Today I number Die Zauberflöte among the dozen or so works of art that in my experience represent the highest, most potent, most moving things human creativity can achieve —along with Bach's B-Minor Mass, Beethoven's Eroica and Missa solemnis and late quartets, Euripides' Bacchae, Shakespeare's Hamlet and The Tempest, Rodin's statue of Balzac, and things of that order. What happened? What is it in us and our individual journeys with works of art that causes these radical shifts of affection?
The journey of Zauberflöte to my short list of favorites started about a year after that opening debacle, when I saw the Ingmar Bergman movie of the opera. I wanted to give it another chance. As I watched the movie the story began to draw me in. The plot is strange, incongruous. Prince Tamino is lost in some pseudo-Egyptian land and first appears fleeing from a giant snake. Listening to the opening scene that I had found so cheesy, I realized it was not truly fearful because none of it is real. I got it now: This is a fairy tale for adults.
Having fainted in terror, Prince Tamino is saved by three women who dispatch the monster and proceed to lust after this handsome unconscious stranger. I’d found that stupid too, at first. I didn't know yet how steadily Mozart was concerned with sex and its ramifications and corruptions. The women are servants of the magical Queen of the Night, and they bring Tamino to her. She gives him a stern task: to rescue her daughter Pamina, who has been abducted by the evil sorcerer Sarastro. Shown Pamina's portrait, Tamino instantly falls in love. (Note the parallel names, an indication of destiny.) On first encounter I found his mooning over Pamina's portrait to be hogwash, not understanding that this is how it happens in fairy tales, which come at reality through unreality.
From there on, the opera is, even if you love it, a creaking assemblage of a plot. The queen sends Tamino on his quest with a magic flute that will protect him from harm (childish, until I realized that the flute represents the power of music itself). Tamino also acquires his "comic" sidekick, the birdcatcher Papageno, who's not interested in dangerous quests and mainly wants to get drunk and laid. Tamino sneaks into Sarastro's compound in ways familiar to James Bond fans, dragging along the terrified Papageno, who will find his own destined lover, Papagena. Tamino discovers that Sarastro is the leader of a secret brotherhood, about which there's a lot of mystical hokum.

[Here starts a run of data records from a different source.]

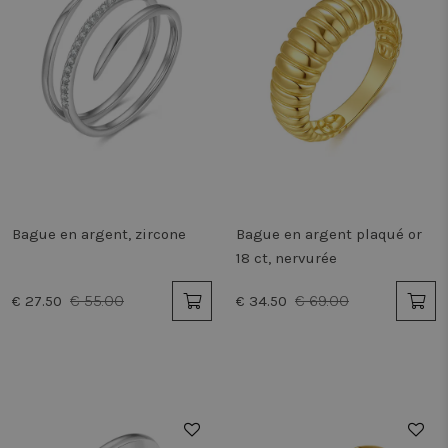
Bague en argent, zircone
Bague en argent plaqué or
18 ct, nervurée
€ 55.00
€ 69.00
€ 27.50
€ 34.50
50%
50%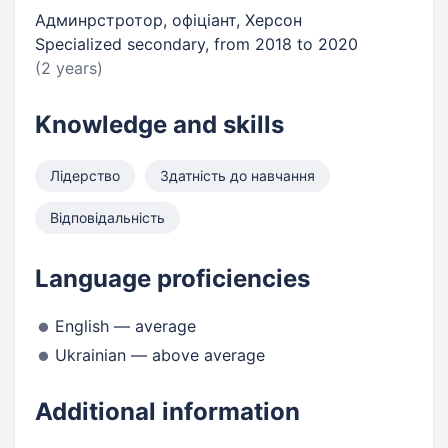
Админрстротор, офіціант, Херсон
Specialized secondary, from 2018 to 2020
(2 years)
Knowledge and skills
Лідерство
Здатність до навчання
Відповідальність
Language proficiencies
English — average
Ukrainian — above average
Additional information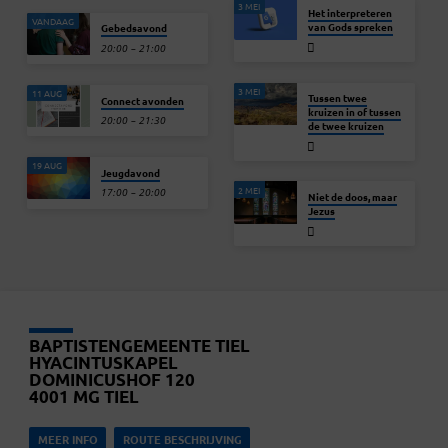
3 MEI
Het interpreteren
VANDAAG
van Gods spreken
Gebedsavond
20:00 – 21:00
3 MEI
11 AUG
Tussen twee
Connect avonden
kruizen in of tussen
20:00 – 21:30
de twee kruizen
19 AUG
Jeugdavond
2 MEI
17:00 – 20:00
Niet de doos, maar
Jezus
BAPTISTENGEMEENTE TIEL
HYACINTUSKAPEL
DOMINICUSHOF 120
4001 MG TIEL
MEER INFO
ROUTE BESCHRIJVING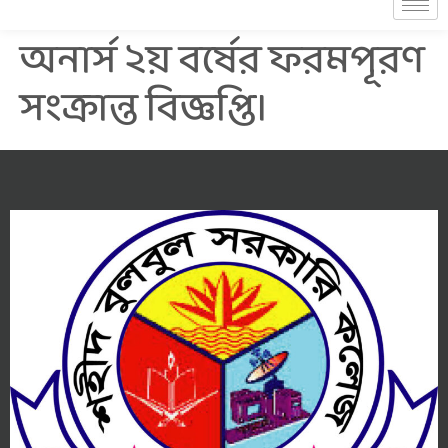
অনার্স ২য় বর্ষের ফরমপূরণ
সংক্রান্ত বিজ্ঞপ্তি।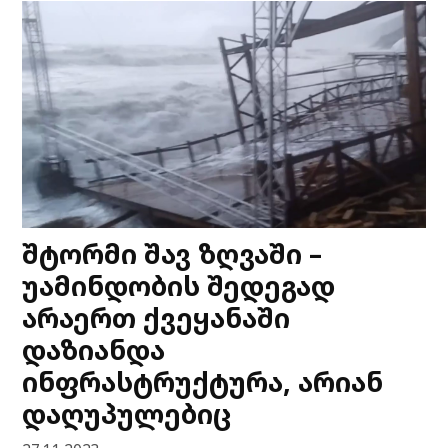
შტორმი შავ ზღვაში –
უამინდობის შედეგად
არაერთ ქვეყანაში
დაზიანდა
ინფრასტრუქტურა, არიან
დაღუპულებიც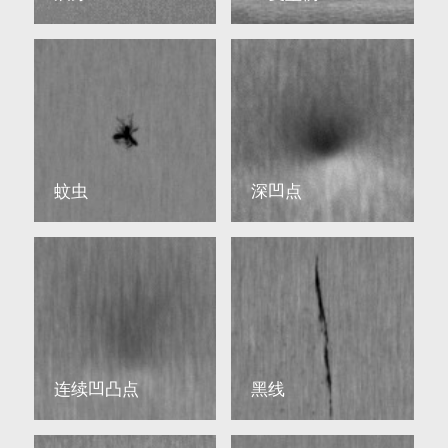
蚊虫
深凹点
连续凹凸点
黑线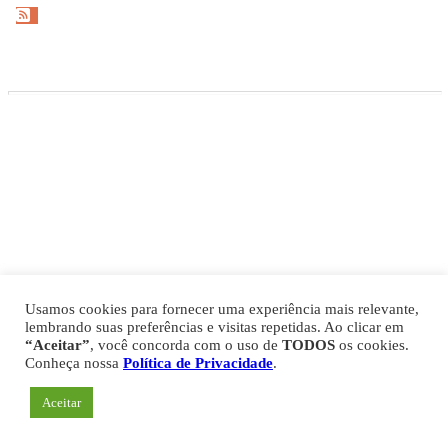
Gazeta Esportiva Copyright © 2026
Política de Privacidade
Comercial
Fale Conosco
Expediente
Usamos cookies para fornecer uma experiência mais relevante,
lembrando suas preferências e visitas repetidas. Ao clicar em
“Aceitar”
, você concorda com o uso de
TODOS
os cookies.
Conheça nossa
Política de Privacidade
.
Aceitar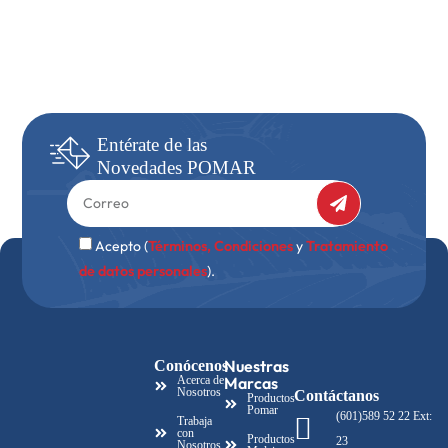
Entérate
de las
Novedades
POMAR
Acepto (
Términos, Condiciones
y
Tratamiento
de datos personales
).
Nuestras
Conócenos
Acerca de
Marcas
Nosotros
Contáctanos
Productos
Pomar
(601)589 52 22 Ext:
Trabaja
con
Productos
23
Nosotros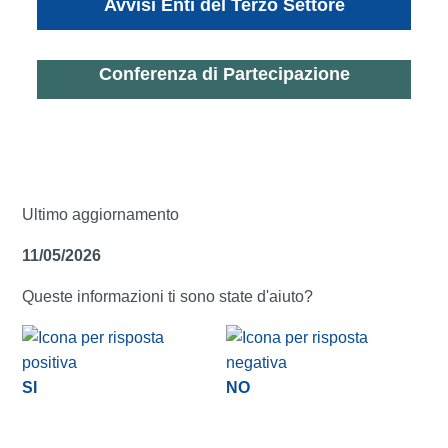
Avvisi Enti del Terzo Settore
Conferenza di Partecipazione
Ultimo aggiornamento
11/05/2026
Queste informazioni ti sono state d'aiuto?
SI
NO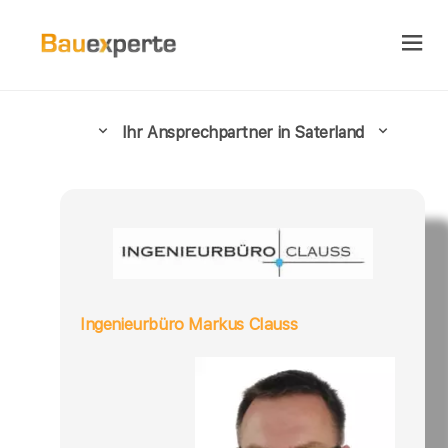
Ihr Ansprechpartner in Saterland
Ingenieurbüro Markus Clauss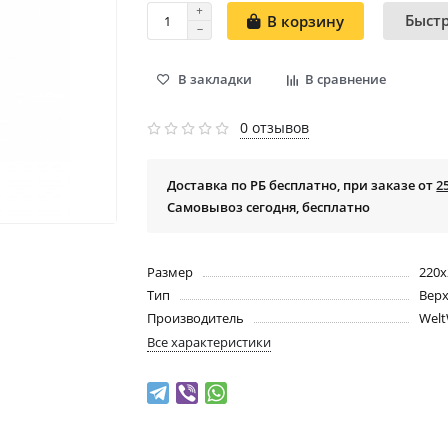
Быст
В корзину
В закладки
В сравнение
0 отзывов
Доставка по РБ бесплатно, при заказе от
2
Самовывоз сегодня, бесплатно
Размер
220x
Тип
Вер
Производитель
Welt
Все характеристики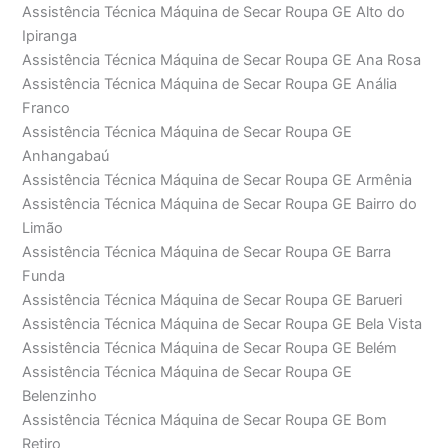
Assistência Técnica Máquina de Secar Roupa GE Alto do
Ipiranga
Assistência Técnica Máquina de Secar Roupa GE Ana Rosa
Assistência Técnica Máquina de Secar Roupa GE Anália
Franco
Assistência Técnica Máquina de Secar Roupa GE
Anhangabaú
Assistência Técnica Máquina de Secar Roupa GE Armênia
Assistência Técnica Máquina de Secar Roupa GE Bairro do
Limão
Assistência Técnica Máquina de Secar Roupa GE Barra
Funda
Assistência Técnica Máquina de Secar Roupa GE Barueri
Assistência Técnica Máquina de Secar Roupa GE Bela Vista
Assistência Técnica Máquina de Secar Roupa GE Belém
Assistência Técnica Máquina de Secar Roupa GE
Belenzinho
Assistência Técnica Máquina de Secar Roupa GE Bom
Retiro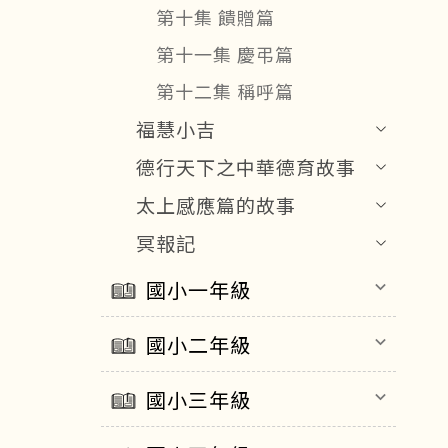
第十集 饋贈篇
第十一集 慶弔篇
第十二集 稱呼篇
福慧小吉
德行天下之中華德育故事
太上感應篇的故事
冥報記
國小一年級
keyboard_arrow_down
國小二年級
keyboard_arrow_down
國小三年級
keyboard_arrow_down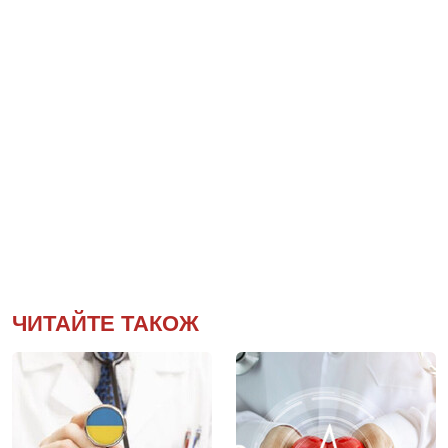
ЧИТАЙТЕ ТАКОЖ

Soon the plot takes an even more outlandish turn. It is revealed that Sarastro is not a villain but a good guy. He abducted Pamina to get her away from the Queen of the Night, who turns out to be pure malevolence. This is where, on first encounter, I rolled my eyes and gave up. A switch like this in the middle of a story is nonsense. (For me it's still nonsense—I just don't mind it anymore.) Eventually, of course, Tamino frees Pamina from her captivity, and Papageno gets his girl.
The lovers undergo a dangerous trial to be initiated into Sarastro’s brotherhood, and at the end he crowns the couple and sanctifies their union. The. Bloody. End., I thought in Northampton, in 1974. Now as the curtain comes down I am usually dissolved in tears. Few works affect me more.